Free Elves
I’m a big fan of embedding arbitrary, possibly effectful, programs inside pure languages through the use of free (and “freer”) constructions, like free applicatives and free monads.
This raises an interesting question: if we can use an “embedded domain-specific language” to program in a “host” (e.g. Haskell) as if it were a “target” (e.g. SQL); can we take existing programs from the outside world, and embed them as values in the host language?
For example, say we want to integrate a Haskell program with a bash
script. The most naïve thing to do would be to write the script to a
file, then have our Haskell program call out to the bash
program, passing the path to the script file as an argument.

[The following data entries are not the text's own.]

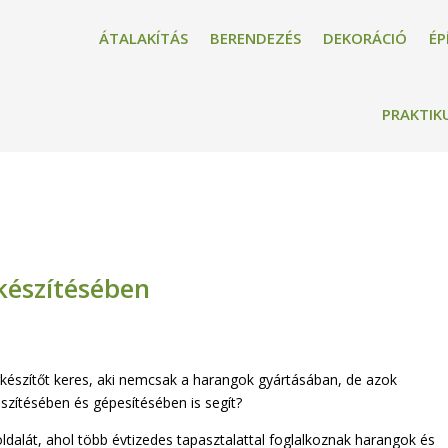
ÁTALAKÍTÁS
BERENDEZÉS
DEKORÁCIÓ
ÉP
PRAKTIK
készítésében
gkészítőt keres, aki nemcsak a harangok gyártásában, de azok
szítésében és gépesítésében is segít?
ldalát, ahol több évtizedes tapasztalattal foglalkoznak harangok és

A better approach would store the script in our Haskell code, call
out to bash
as before, and pipe the script into the
subprocess’s standard input. This way, we move some of the
responsibilities into our own program: for example, because there is no
file, we don’t have to rely on the bash
command to handle
it correctly, or for the OS to give us read permission, etc.

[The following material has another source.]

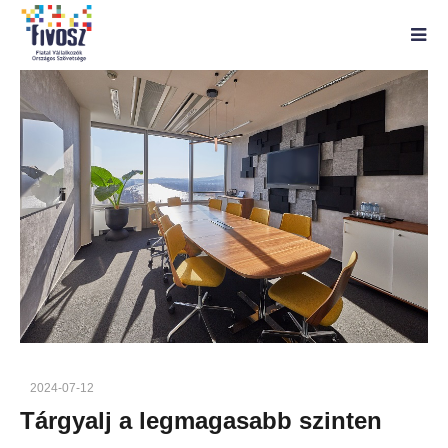
2024-07-12
Tárgyalj a legmagasabb szinten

An even better approach, at least until languages play nicely together, would keep the script as a separate file, but read it in at compile time. This way, the difficulties associated with locating and reading the file are only dealt with once, in a nicely self-contained way (i.e. if there’s a problem, we just abort the compilation; we’re not in the middle of some big job that needs tearing down correctly). Note that while Haskell doesn’t have a “compile-time phase” (unlike, say, Zig), we can use Template Haskell to mess around with the syntax tree during compilation, which seems to be enough for our purposes.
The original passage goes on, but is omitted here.